Challenges in Battling with Iron Deficiency by Ferritin

Chenyan LV and Guanghua Zhao*

College of Food Science and Nutritional Engineering,China Agricultural University, China

*Corresponding author: Guanghua Zhao, College of Food Science and Nutritional Engineering, China Agricultural University, CAU & ACC Joint-Laboratory of Space Food, Beijing Key Laboratory of Functional Food from Plant Resources, Beijing 100083, China

Received: March 27, 2015; Accepted: May 05, 2015; Published: May 20, 2015

Abstract

Iron deficiency is still a public health problem all over the world. Ferritin as a member of the superfamily of iron storage and detoxification proteins is being explored as a novel and natural strategy for iron supplementation. For some reasons, the bioavailability of ferritin iron has not been fully understood. This article discusses about the possibility of ferritin iron to combating iron deficiency and the confused questions encountered during the research. To study the digestive stability of ferritin in vivo and explore appropriate evaluation methods can help solve the questions. The putative receptors for ferritin uptake are the focus of this research as well. However, there is little knowledge on the receptor characterization and purification. Developing related receptor screening methods is essential for exploring ferritin as an efficient functional factor for iron supplement.
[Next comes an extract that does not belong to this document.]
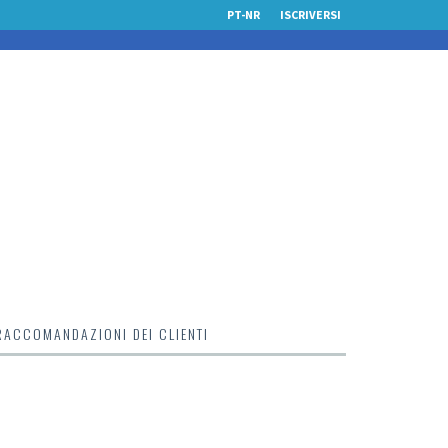
PT-NR
ISCRIVERSI
RACCOMANDAZIONI DEI CLIENTI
Keywords: Iron deficiency; Ferritin; Receptors; Endocytosis

Abbreviations

TfR1: Transferrin Receptor 1; IDA: Iron Deficiency Anemia; Tf: Transferrin; DMT1: Divalent Metal Transporter 1

Introduction

Iron is an essential micronutrient for the growth, development and functioning of the plants, animals and human. Under physiological conditions, there is a balance between iron absorption, iron transport and iron storage in human body [1]. Iron deficiency anemia (IDA) is derived from increased iron requirements, limited external supply and increased blood loss, which is still a major public health problem in the world. This problem remains one of great significance in early childhood as well as in menstruating and pregnant women. Nutritional iron is generally classified as two types: heme iron of animal origin and nonheme iron of plant origin. The former is absorbed as stable porphyrin complex unaffected by other food components such as phytates and tannins. However, recent studies on heme iron from red meat indicated that higher dietary intake of heme iron is associated with an increased risk of cardiovascular disease [2]. In contrast, an iron form plant source is present in a nonheme form. Unfortunately, nonheme iron compounds with small molecular weights were found to be easily altered by dietary factors such as phytic acids and polyphenols [3]. This is mainly because these dietary factors are capable of capturing the nonheme iron from the plant sources, forming insoluble compounds in the intestinal lumen, finally resulting in inhibition of iron absorption [4]. One promising approach to fighting iron deficiency is to find new functional factors for iron supplement that overcome the abovementioned shortcomings, e.g., ferritin. Challenges for ferritin as iron supplements are as follows: the digestive stability of ferritin, effects of food components, and the putative receptors at cell surface.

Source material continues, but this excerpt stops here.